Is it safe to change/replace the Tomcat SSL certificate on Jamf Pro?

hansjoerg_watzl
Contributor II

Hi
We're using a Jamf Pro 10.21.0 on premise server on Windows 2016 server.
After a failed Jamf Pro update, we had to uninstall JSS, reinstall Jamf Pro from scratch and then restored the existing DB successfully.

Unfortunately we forgot to import our existing SSL certificate and now it's configured with a default localhost self signed SSL certificate, which gives us some issues.

Is it possible to replace this self signed SSL certificate with our previous SSL certificate (import in JSS GUI) without affecting our existing enrolled devices? (Enrollment status should be retained!)

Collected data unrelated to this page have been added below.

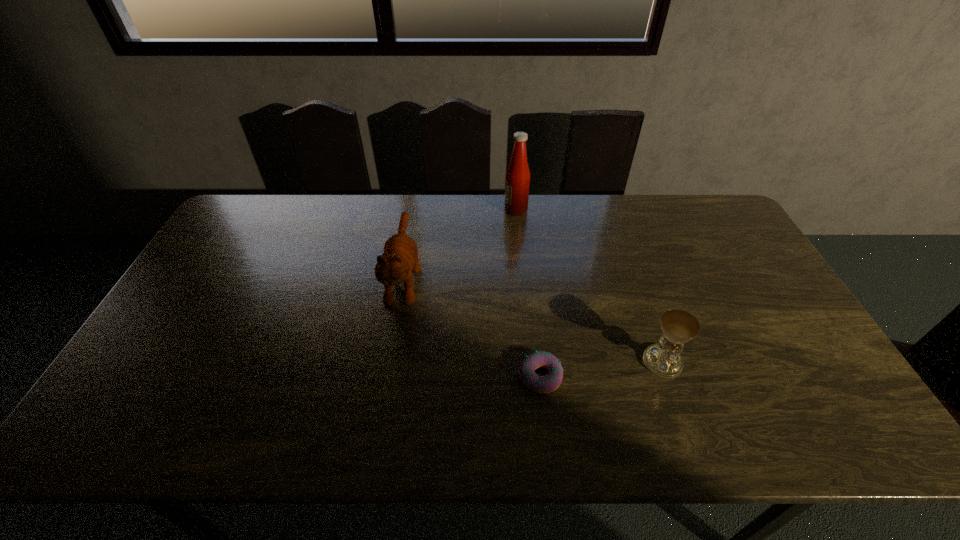 This screenshot has width=960, height=540. I want to click on vacant area that lies between the third nearest object and the rightmost object, so click(533, 319).

In order to click on vacant space in between the second tallest object and the doughnut in this screenshot , I will do click(x=472, y=326).

The width and height of the screenshot is (960, 540). I want to click on free point between the cat and the farthest object, so click(x=460, y=243).

Where is `empty space that is in between the farthest object and the leftmost object`? The height and width of the screenshot is (540, 960). empty space that is in between the farthest object and the leftmost object is located at coordinates (460, 243).

The image size is (960, 540). Find the location of `unoccupied area between the chalice and the leftmost object`. unoccupied area between the chalice and the leftmost object is located at coordinates (533, 319).

Locate an element on the screen. This screenshot has width=960, height=540. vacant region between the farthest object and the rightmost object is located at coordinates (589, 286).

Identify the location of empty space between the third nearest object and the shortest object. The width and height of the screenshot is (960, 540). (472, 326).

The height and width of the screenshot is (540, 960). Identify the location of free spot between the doughnut and the farthest object. (528, 293).

Locate an element on the screen. The image size is (960, 540). vacant area that lies between the rightmost object and the third shortest object is located at coordinates (533, 319).

Where is `object that stands as the second closest to the third nearest object`? This screenshot has height=540, width=960. object that stands as the second closest to the third nearest object is located at coordinates (548, 383).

I guess only the MDM-Profile certificate is critical, but not the SSL certificate, correct?

3 REPLIES 3

alexjdale
Valued Contributor III

Correct, you can swap out the Tomcat SSL certificate at any time without affecting your enrolled devices, as long as they trust it.

hansjoerg_watzl
Contributor II

Thanks @alexjdale , will try it today.

I'm asking, because more than a half year ago, we had some really weird connectivity issues to our Jamf server. We then tried a lot of things and one thing was unfortunately one thing too much! We broke the enrollment state of all of our already enrolled Mac devices (User approved MDM) and this can't be fixed automatically, users had to manually approve the MDM-Profile again. (Some users even lost the MDM-Profile completely and had to re-enroll the device.)

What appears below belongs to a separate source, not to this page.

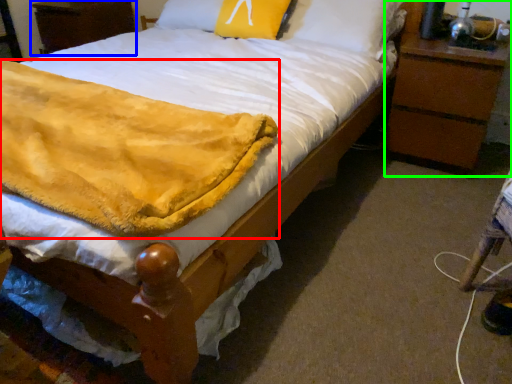 Question: Which is nearer to the blanket (highlighted by a red box)? nightstand (highlighted by a blue box) or nightstand (highlighted by a green box).

Choices:
 (A) nightstand
 (B) nightstand

Answer: (B)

This was really a pain in the a...and I don't want to see this again. But I still don't know, what I have changed/reset, as we had this issue. I remember it was something, I normally would never do with a running Jamf Pro server...but we were really desperate... :-(

alexjdale
Valued Contributor III

Right, you do need to stay on top of your APNs cert renewal for example, since letting that expire will mean you have to re-enroll everything. The SSL cert is just used to encrypt communications on a per-connection basis. You could have different SSL certs on each Tomcat server.